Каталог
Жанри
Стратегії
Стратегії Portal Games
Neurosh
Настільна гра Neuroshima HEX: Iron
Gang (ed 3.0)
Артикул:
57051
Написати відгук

### What you are asked to do
Go through the listing and transcribe all of it exactly.

### Task solution
Каталог
Жанри
Стратегії
Стратегії Portal Games
Neurosh
Настільна гра Neuroshima HEX: Iron
Gang (ed 3.0)
Артикул:
57051
Написати відгук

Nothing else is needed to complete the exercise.